Afghans being forced to resort to desperate measures to escape to the UK, veterans minister reveals
AFGHANS are resorting to desperate measures to try and escape to the UK, a minister has revealed.
Johnny Mercer said he still receives calls for help ahead of the two year anniversary of the west’s withdrawal from Afghanistan.
The Veterans’ Affairs Minister told the Sun on Sunday: “I had a letter overnight from an Afghan with a picture of his daughter saying he was going to sell his daughter today if I didn’t get him out of Afghanistan.
“And I’m sat there with my own three daughters having lunch. It’s horrific and it remains a human catastrophe what has happened in that country.”
Harrowing reports have emerged from the country including parents selling their children and organs to feed starving families.
Mr Mercer admitted some people who helped the British had been left behind after the Taliban takeover in August 2021.
He said he wanted to see a “clear and professional pathway” to get those people out and into settled accommodation in the UK.
The UK government is set to close the final 15 hotels still housing Afghan refugees next week.

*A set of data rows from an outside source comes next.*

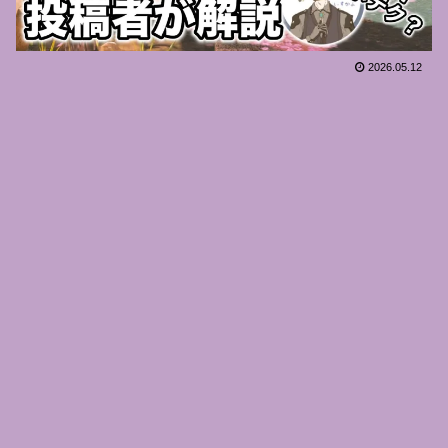
2026.05.12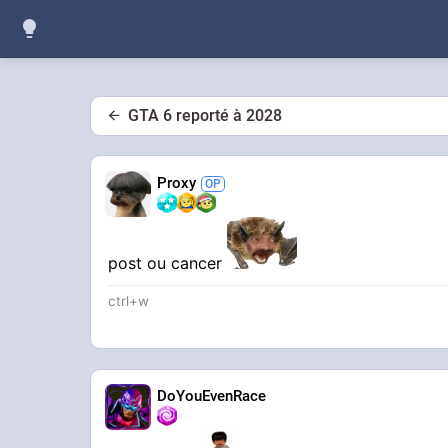
GTA 6 reporté à 2028
Proxy
post ou cancer
ctrl+w
DoYouEvenRace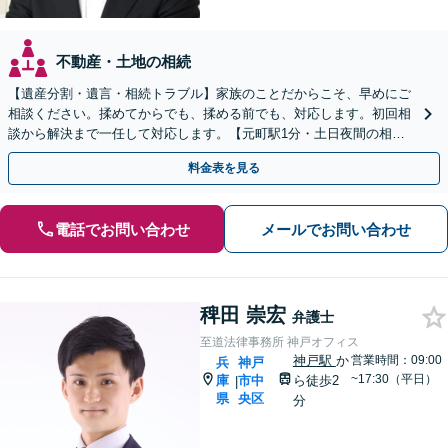
不動産・土地の相続
【遺産分割・遺言・相続トラブル】家族のことだからこそ、早めにご
相談ください。揉めてからでも、揉める前でも、対応します。初回相
談から解決まで一任して対応します。【元町駅1分・土日夜間の相談
歓迎】
料金表を見る
電話でお問い合わせ
メールでお問い合わせ
稗田 崇宏
弁護士
至道法律事務所 神戸オフィス
神戸駅
か
営業時間：09:00
兵
神戸
~17:30（平日）
庫
市中
ら徒歩2
|
県
央区
分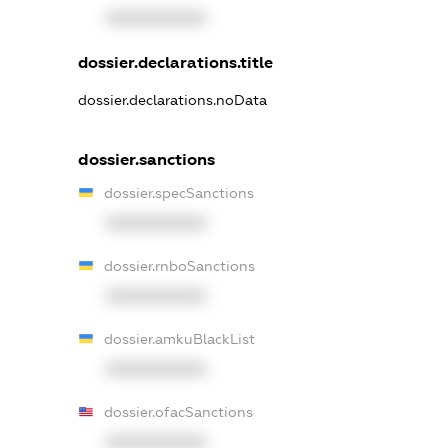
XXXXXXXXXX
dossier.declarations.title
dossier.declarations.noData
dossier.sanctions
dossier.specSanctions
XXXXXXXXXX
dossier.rnboSanctions
XXXXXXXXXX
dossier.amkuBlackList
XXXXXXXXXX
dossier.ofacSanctions
XXXXXXXXXX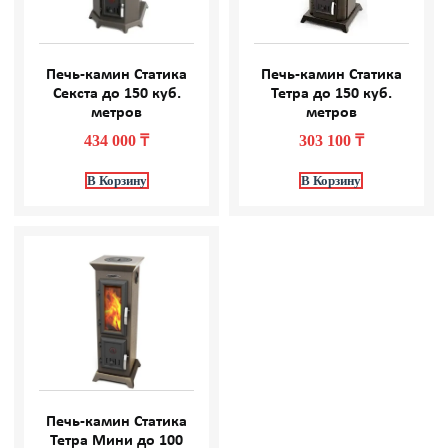
Печь-камин Статика
Печь-камин Статика
Секста до 150 куб.
Тетра до 150 куб.
метров
метров
434 000
₸
303 100
₸
В Корзину
В Корзину
Печь-камин Статика
Тетра Мини до 100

Mr Mercer insisted they had been “super generous” and it was “unfair” to keep Afghan refugees in hotels any longer.
More than 24,000 relocated to the UK after the Taliban seized Kabul two years ago.

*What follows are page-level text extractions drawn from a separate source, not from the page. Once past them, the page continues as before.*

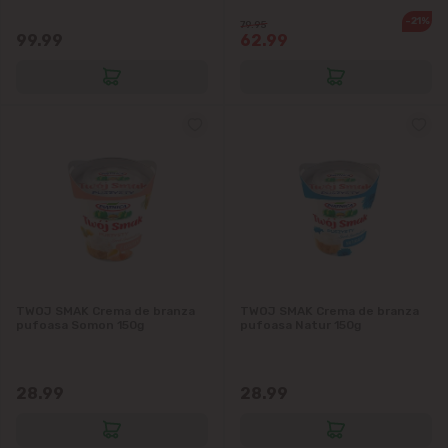
-21%
79.95
99.99
62.99
TWOJ SMAK Crema de branza
TWOJ SMAK Crema de branza
pufoasa Somon 150g
pufoasa Natur 150g
28.99
28.99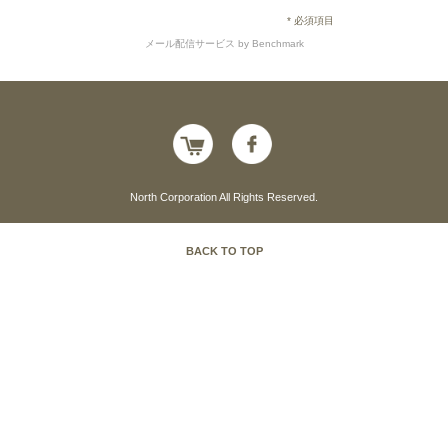
* 必須項目
メール配信サービス
by Benchmark
North Corporation All Rights Reserved.
BACK TO TOP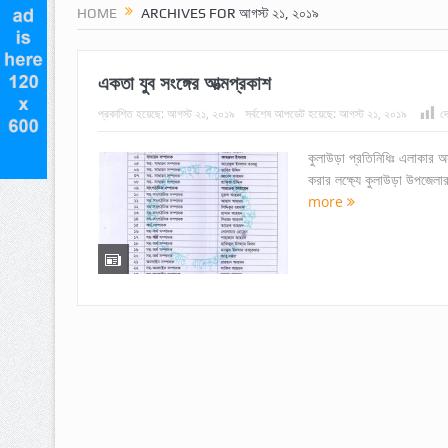
HOME
ARCHIVES FOR আগস্ট ২১, ২০১৯
একতা যুব সংঙ্গের আত্মপ্রকাশ
প্রকাশিত হয়েছে:
আগস্ট ২১, ২০১৯
সর্বশেষ আপডেট হয়েছে:
আগস্ট ২১, ২০১৯
দে
কুলাউড়া প্রতিনিধিঃ এলাকার অস
করার লক্ষ্যে কুলাউড়া উপজেলা
more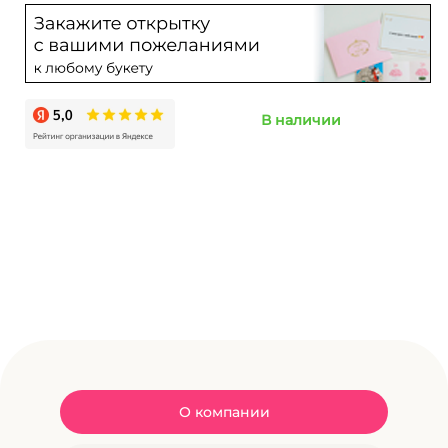
В наличии
О компании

Around 8,000 Afghans living in hotels at a cost of £1 million a day were served with a three month notice at the end of May. Around 2,000 were still in hotels this weekend, with properties in the pipeline.
Critics including Labour’s shadow immigration minister Stephen Kinnock claimed Afghans were being “thrown out onto the street”.

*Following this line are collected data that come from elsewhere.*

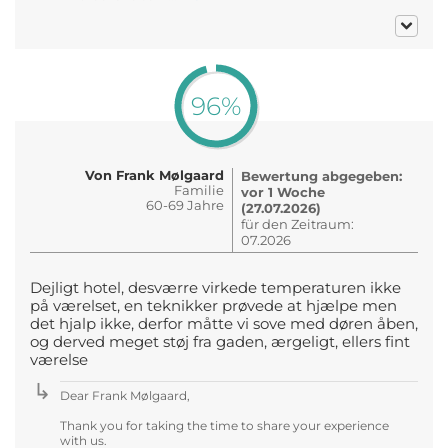
96%
Von Frank Mølgaard
Bewertung abgegeben:
Familie
vor 1 Woche
60-69 Jahre
(27.07.2026)
für den Zeitraum:
07.2026
Dejligt hotel, desværre virkede temperaturen ikke
på værelset, en teknikker prøvede at hjælpe men
det hjalp ikke, derfor måtte vi sove med døren åben,
og derved meget støj fra gaden, ærgeligt, ellers fint
værelse
Dear Frank Mølgaard,
Thank you for taking the time to share your experience
with us.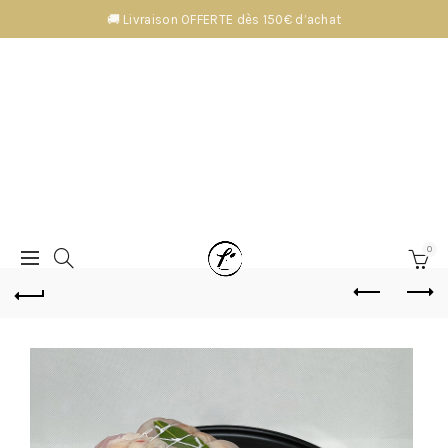
🚚 Livraison OFFERTE dès 150€ d’achat
0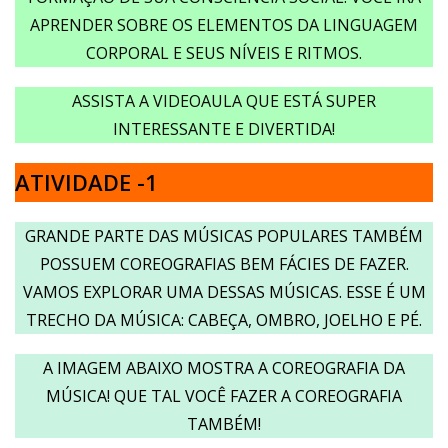
APRENDER SOBRE OS ELEMENTOS DA LINGUAGEM
CORPORAL E SEUS NÍVEIS E RITMOS.
ASSISTA A VIDEOAULA QUE ESTÁ SUPER
INTERESSANTE E DIVERTIDA!
ATIVIDADE -1
GRANDE PARTE DAS MÚSICAS POPULARES TAMBÉM
POSSUEM COREOGRAFIAS BEM FÁCIES DE FAZER.
VAMOS EXPLORAR UMA DESSAS MÚSICAS. ESSE É UM
TRECHO DA MÚSICA: CABEÇA, OMBRO, JOELHO E PÉ.
A IMAGEM ABAIXO MOSTRA A COREOGRAFIA DA
MÚSICA! QUE TAL VOCÊ FAZER A COREOGRAFIA
TAMBÉM!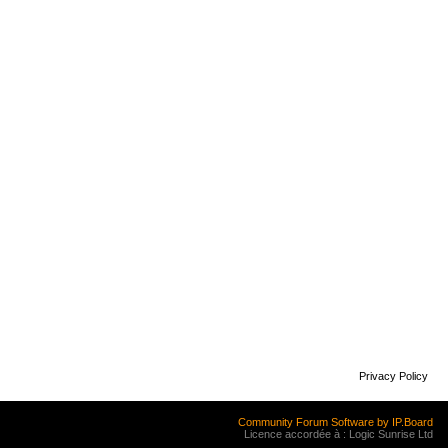
Privacy Policy
Community Forum Software by IP.Board
Licence accordée à : Logic Sunrise Ltd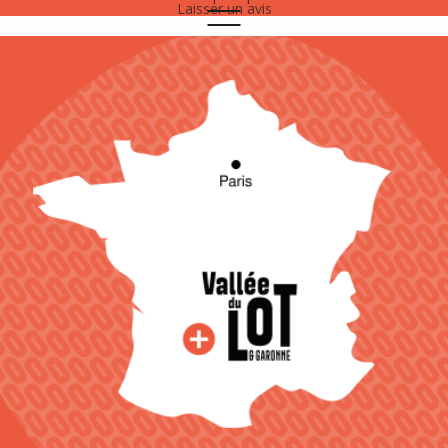
Laisser un avis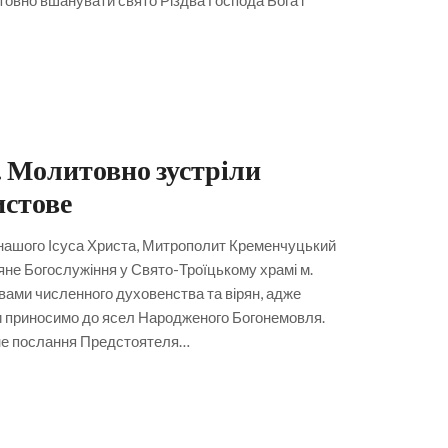
итовно вшанувати свято Різдва Господа Бога і
. Молитовно зустріли
истове
а нашого Ісуса Христа, Митрополит Кременчуцький
яне Богослужіння у Свято-Троїцькому храмі м.
ами численного духовенства та вірян, адже
 ми приносимо до ясел Народженого Богонемовля.
яне послання Предстоятеля…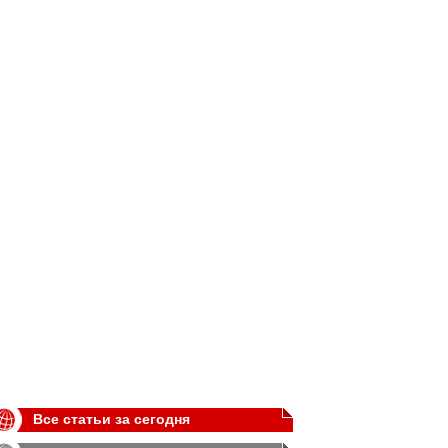
Все статьи за сегодня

But Mr Mercer, who served in Afghanistan, hit back accusing Kinnock of “just standing on the side lines and throwing rocks”.
He went on: “There’s nothing compassionate about those who’ve criticised me, or the scheme, who would end up leaving these people in hotels for years and years.”
The vast majority of Afghan heroes and their families have been offered settled accommodation before the hotels close.
It is understood a small minority have presented as homeless after rejecting offers of properties because they wanted to stay in expensive areas like London where there is no accommodation.
Official Home Office figures this week revealed Afghans made up the most common nationality of people who made the perilous small boat crossing in the first half of this year.
Mr Mercer added: “The truth is France is a safe country and if they are entitled to be relocated to the UK under the [Afghan relocation] scheme they can apply from a third country.
“I’m afraid I feel very strongly against those who are taking this journey and risking their family’s lives.”